### [ACTIVITY]
Return the lines from the start of the data through the line with "In order to click". Include both of those lines and no others.

### [INFORMATION PROVIDED]
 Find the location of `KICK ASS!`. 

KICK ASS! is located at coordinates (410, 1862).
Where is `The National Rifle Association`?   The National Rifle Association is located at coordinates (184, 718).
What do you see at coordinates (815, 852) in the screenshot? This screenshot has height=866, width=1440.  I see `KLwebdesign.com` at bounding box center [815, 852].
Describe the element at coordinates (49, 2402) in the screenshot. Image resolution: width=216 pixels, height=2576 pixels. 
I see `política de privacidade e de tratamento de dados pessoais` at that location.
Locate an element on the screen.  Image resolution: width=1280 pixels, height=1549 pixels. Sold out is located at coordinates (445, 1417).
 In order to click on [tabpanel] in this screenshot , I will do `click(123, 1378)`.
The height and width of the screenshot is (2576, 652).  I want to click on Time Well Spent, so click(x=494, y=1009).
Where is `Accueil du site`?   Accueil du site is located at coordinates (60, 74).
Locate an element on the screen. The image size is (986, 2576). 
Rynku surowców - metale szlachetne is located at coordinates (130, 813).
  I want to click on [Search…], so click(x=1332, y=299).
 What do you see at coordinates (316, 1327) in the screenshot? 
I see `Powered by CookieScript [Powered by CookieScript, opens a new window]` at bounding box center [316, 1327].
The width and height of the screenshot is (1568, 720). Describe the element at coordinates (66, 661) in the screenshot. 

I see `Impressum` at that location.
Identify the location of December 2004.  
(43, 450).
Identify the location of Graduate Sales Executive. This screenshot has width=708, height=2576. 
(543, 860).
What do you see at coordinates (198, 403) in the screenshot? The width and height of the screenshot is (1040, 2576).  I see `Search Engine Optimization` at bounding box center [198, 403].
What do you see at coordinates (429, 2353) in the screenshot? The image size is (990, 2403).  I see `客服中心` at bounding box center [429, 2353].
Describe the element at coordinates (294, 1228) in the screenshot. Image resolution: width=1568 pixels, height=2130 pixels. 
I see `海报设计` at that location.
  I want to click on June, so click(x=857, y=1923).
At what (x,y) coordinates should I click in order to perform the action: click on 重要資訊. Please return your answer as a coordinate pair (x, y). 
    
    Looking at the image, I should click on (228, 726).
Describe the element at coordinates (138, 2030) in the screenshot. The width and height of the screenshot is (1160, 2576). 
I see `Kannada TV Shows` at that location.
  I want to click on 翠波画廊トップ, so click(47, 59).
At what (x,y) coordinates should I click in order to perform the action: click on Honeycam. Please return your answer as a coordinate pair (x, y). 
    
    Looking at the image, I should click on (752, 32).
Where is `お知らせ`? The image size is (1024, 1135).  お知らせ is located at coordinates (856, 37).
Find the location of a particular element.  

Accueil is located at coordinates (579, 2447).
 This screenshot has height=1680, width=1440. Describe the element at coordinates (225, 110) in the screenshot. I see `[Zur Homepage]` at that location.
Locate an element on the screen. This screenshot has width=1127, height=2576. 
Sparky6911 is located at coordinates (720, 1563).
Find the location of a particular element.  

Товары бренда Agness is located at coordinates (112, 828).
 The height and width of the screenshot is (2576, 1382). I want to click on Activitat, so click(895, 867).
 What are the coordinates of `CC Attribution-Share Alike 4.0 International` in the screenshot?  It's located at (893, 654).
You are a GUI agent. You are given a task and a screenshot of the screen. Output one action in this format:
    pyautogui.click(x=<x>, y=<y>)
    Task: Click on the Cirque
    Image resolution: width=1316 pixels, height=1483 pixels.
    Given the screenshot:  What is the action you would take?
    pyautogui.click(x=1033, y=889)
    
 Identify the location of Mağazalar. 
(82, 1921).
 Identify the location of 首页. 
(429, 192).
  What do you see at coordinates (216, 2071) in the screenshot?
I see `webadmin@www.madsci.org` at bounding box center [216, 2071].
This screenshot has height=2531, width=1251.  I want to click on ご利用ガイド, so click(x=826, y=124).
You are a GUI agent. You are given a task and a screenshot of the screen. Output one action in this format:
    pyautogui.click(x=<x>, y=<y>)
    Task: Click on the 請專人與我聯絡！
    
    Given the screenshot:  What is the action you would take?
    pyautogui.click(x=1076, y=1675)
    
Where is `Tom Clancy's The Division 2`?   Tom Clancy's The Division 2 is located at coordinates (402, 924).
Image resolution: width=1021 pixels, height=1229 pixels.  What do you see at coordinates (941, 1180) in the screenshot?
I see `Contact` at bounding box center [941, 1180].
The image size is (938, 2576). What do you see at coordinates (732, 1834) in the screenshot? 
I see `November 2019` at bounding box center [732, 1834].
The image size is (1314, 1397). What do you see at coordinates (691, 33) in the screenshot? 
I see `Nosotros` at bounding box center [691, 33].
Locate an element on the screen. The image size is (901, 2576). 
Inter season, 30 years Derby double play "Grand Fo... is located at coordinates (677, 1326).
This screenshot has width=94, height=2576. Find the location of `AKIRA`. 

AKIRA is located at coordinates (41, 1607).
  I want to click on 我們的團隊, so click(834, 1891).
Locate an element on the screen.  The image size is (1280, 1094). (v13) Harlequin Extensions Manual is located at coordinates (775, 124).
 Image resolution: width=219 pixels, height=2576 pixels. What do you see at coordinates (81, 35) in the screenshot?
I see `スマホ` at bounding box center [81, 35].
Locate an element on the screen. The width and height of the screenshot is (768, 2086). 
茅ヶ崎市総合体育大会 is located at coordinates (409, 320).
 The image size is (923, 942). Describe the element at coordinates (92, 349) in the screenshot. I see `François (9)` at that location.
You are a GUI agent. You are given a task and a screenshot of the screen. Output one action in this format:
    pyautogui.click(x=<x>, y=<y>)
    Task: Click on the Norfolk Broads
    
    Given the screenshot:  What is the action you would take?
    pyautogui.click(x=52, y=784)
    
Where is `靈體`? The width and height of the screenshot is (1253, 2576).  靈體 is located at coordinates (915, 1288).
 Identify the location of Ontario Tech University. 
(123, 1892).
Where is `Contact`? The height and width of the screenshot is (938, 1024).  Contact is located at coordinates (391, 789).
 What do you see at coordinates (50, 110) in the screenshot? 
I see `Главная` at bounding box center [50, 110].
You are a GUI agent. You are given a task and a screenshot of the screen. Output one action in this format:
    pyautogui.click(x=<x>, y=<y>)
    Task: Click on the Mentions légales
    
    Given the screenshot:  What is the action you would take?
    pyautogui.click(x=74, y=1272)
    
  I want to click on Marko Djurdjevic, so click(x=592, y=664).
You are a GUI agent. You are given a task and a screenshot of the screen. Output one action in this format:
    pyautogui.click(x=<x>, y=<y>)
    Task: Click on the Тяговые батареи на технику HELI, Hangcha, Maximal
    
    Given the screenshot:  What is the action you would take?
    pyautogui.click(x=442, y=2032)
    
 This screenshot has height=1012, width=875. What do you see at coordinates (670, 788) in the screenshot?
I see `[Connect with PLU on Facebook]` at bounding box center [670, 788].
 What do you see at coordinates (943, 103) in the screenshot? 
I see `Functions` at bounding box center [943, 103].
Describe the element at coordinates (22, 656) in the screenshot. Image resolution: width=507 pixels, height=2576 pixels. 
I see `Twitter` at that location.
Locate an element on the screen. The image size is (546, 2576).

### [OUTPUT OF THE TASK]
 Find the location of `KICK ASS!`. 

KICK ASS! is located at coordinates (410, 1862).
Where is `The National Rifle Association`?   The National Rifle Association is located at coordinates (184, 718).
What do you see at coordinates (815, 852) in the screenshot? This screenshot has height=866, width=1440.  I see `KLwebdesign.com` at bounding box center [815, 852].
Describe the element at coordinates (49, 2402) in the screenshot. Image resolution: width=216 pixels, height=2576 pixels. 
I see `política de privacidade e de tratamento de dados pessoais` at that location.
Locate an element on the screen.  Image resolution: width=1280 pixels, height=1549 pixels. Sold out is located at coordinates (445, 1417).
 In order to click on [tabpanel] in this screenshot , I will do `click(123, 1378)`.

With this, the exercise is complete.